This continues my series of posts on my dreams for our seminary curriculum. By the way, I am really impressed with the books the team has come up with. I feel like if a person read all these books they would have a real complete overview of ministry as much as you can get from books. If you're interested, here's an amazon store in process: http://astore.amazon.com/wesleyseminaryiwu-20.

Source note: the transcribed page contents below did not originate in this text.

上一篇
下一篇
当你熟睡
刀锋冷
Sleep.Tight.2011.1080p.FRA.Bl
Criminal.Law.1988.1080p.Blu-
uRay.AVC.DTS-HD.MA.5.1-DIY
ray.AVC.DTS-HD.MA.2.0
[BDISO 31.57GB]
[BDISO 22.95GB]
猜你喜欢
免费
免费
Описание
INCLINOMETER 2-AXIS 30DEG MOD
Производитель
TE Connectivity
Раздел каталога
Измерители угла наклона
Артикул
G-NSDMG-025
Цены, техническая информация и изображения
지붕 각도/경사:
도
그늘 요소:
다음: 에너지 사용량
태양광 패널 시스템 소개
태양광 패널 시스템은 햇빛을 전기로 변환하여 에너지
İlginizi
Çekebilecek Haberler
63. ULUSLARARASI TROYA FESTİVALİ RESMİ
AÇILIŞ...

The courses I've looked at so far are:
1. Pastor, Church, and World
2. Cultural Contexts of Ministry
3. Bible as Scripture
4. Introduction to Theology
5. Missional Church
And now, Congregational Leadership:
This course covers the trio of leadership proper, administration, and management. I've actually struggled a little to think of my "wish list" for leadership, although I certainly have my opinions about stupidity in leadership. Maybe it's that so much of this field seems like a matter of common sense to me rather than a wish list.

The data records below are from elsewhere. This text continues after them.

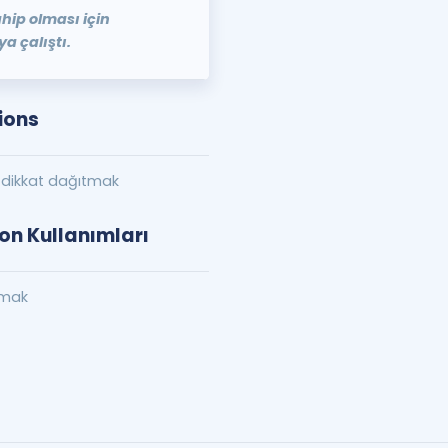
ip olması için
a çalıştı.
ions
k dikkat dağıtmak
ion Kullanımları
tmak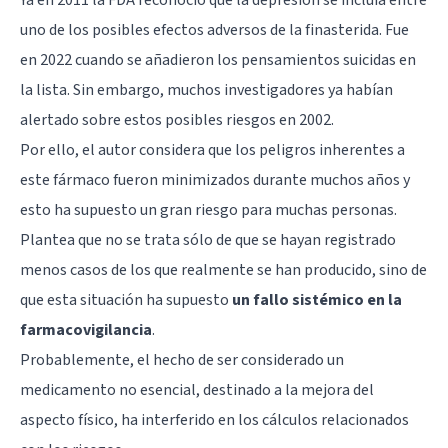
uno de los posibles efectos adversos de la finasterida. Fue
en 2022 cuando se añadieron los pensamientos suicidas en
la lista. Sin embargo, muchos investigadores ya habían
alertado sobre estos posibles riesgos en 2002.
Por ello, el autor considera que los peligros inherentes a
este fármaco fueron minimizados durante muchos años y
esto ha supuesto un gran riesgo para muchas personas.
Plantea que no se trata sólo de que se hayan registrado
menos casos de los que realmente se han producido, sino de
que esta situación ha supuesto
un fallo sistémico en la
farmacovigilancia
.
Probablemente, el hecho de ser considerado un
medicamento no esencial, destinado a la mejora del
aspecto físico, ha interferido en los cálculos relacionados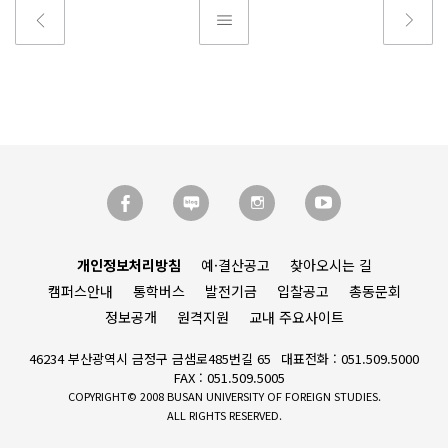
개인정보처리방침
예·결산공고
찾아오시는 길
캠퍼스안내
통학버스
발전기금
입찰공고
총동문회
정보공개
원격지원
교내 주요사이트
46234 부산광역시 금정구 금샘로485번길 65
대표전화 : 051.509.5000
FAX : 051.509.5005
COPYRIGHT© 2008 BUSAN UNIVERSITY OF FOREIGN STUDIES.
ALL RIGHTS RESERVED.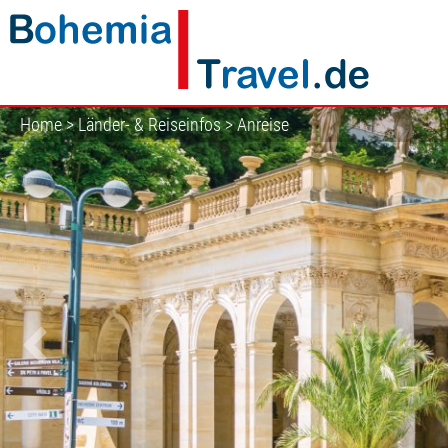
Home
>
Länder- & Reiseinfos
>
Anreise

So don't be a dictator. Do we really need to say that? Lead ideally by persuading those you lead. Respect their will when they disagree with you. Give in on lesser things. Compromise when you have to for the greater good. On important things, when it is very clear what needs to happen and the will of those you lead is clearly misguided, uninformed, or self-serving, some degree of political maneuvering may be required, even though it is unpleasant and undesirable. Key however is for the leader to be self-aware and not to be political because s/he herself is misguided, uniformed, or self-serving.

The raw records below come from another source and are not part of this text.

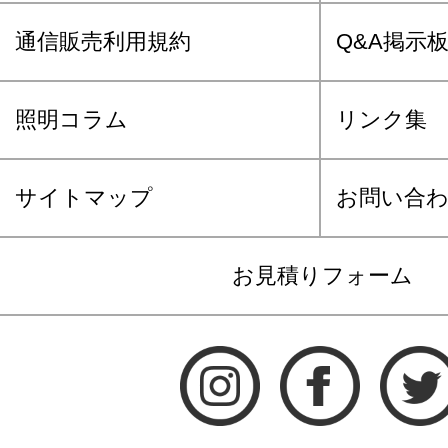
通信販売利用規約
Q&A掲示
照明コラム
リンク集
サイトマップ
お問い合
お見積りフォーム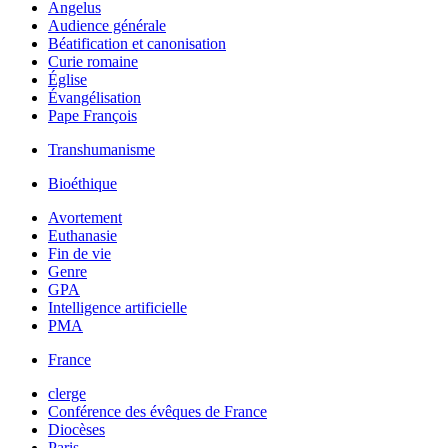
Angelus
Audience générale
Béatification et canonisation
Curie romaine
Église
Évangélisation
Pape François
Transhumanisme
Bioéthique
Avortement
Euthanasie
Fin de vie
Genre
GPA
Intelligence artificielle
PMA
France
clerge
Conférence des évêques de France
Diocèses
Paris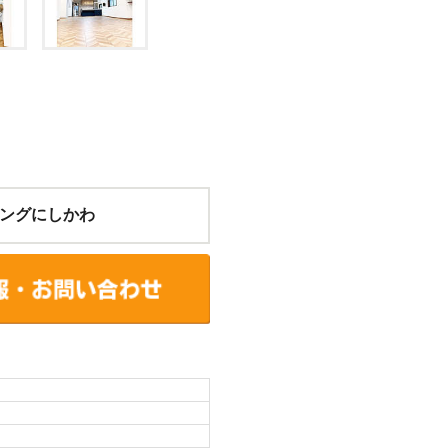
ングにしかわ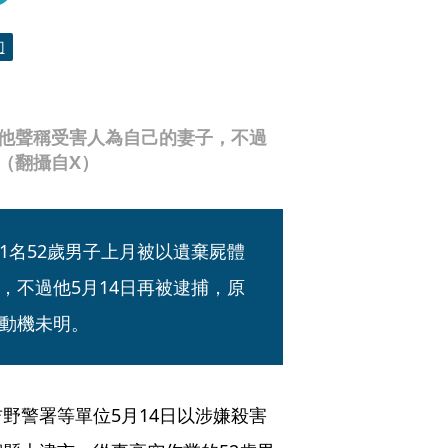
刀
時他聲稱受害人為自己的妻子，不過
（翻攝自X）
1名52歲男子上月被以遺棄屍體
，不過他5月14日再被逮捕，原
動機未明。
野警署等單位5月14日以涉嫌殺害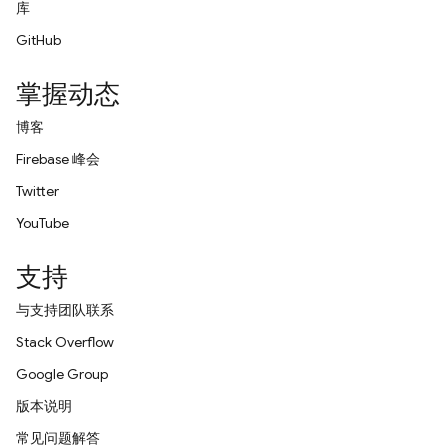
库
GitHub
掌握动态
博客
Firebase 峰会
Twitter
YouTube
支持
与支持团队联系
Stack Overflow
Google Group
版本说明
常见问题解答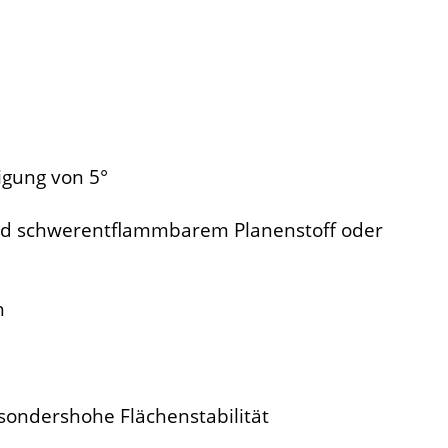
igung von 5°
d schwerentflammbarem Planenstoff oder
h
sondershohe Flächenstabilität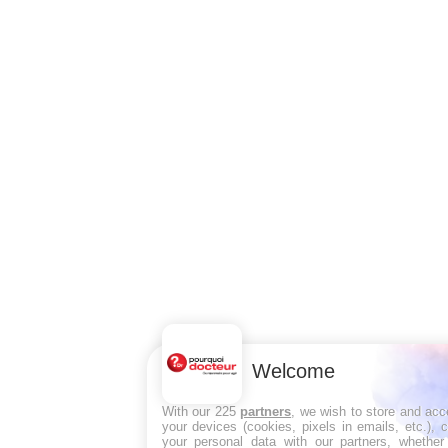
Welcome
With our 225
partners
, we wish to store and acc
your devices (cookies, pixels in emails, etc.),
your personal data with our partners, whether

Many pastoral leaders, I fear, misapprehend their own wisdom. Some get off on the power of the pulpit and mistake wise resistance from the pew as spiritual warfare. By the same token, there is plenty of curmudgeony misapprehension of wisdom in the pew as well. Some heart tissue is dead and the heart will only survive if the blood can find new paths around it, also known as second services and bolstering the voting membership with new people. But pastors also sometimes mistake old tissue for dead tissue and wrongly try to remove living cells by trying alluring but untested experimental surgery.
For everything there is a season. There is a time for planning and a time for launching, a time to be cautious and a time to be daring. The riskier you believe God's will is, the more confirmation from multiple sources you should have. Mission statements are snapshots of where your church is at, that often have little shelf life. Have a plan with as much corporate buy in as possible, but access its progress often and be open to necessary adjustment.
Perception is a reality. People are not primarily rational creatures. "A man convinced against his will is of the same mind still." You cannot force a person to agree with you. People do things for all sorts of reasons and most of them have little to do with logic. Most of the time they have more to do with basic needs and desires, emotions, and relationships. You can bang your head against the wall as much as you like because it shouldn't be there but the wall doesn't care. In the end you become the fool. Ultimately it comes down to two things, "what a man can do and what a man can't do."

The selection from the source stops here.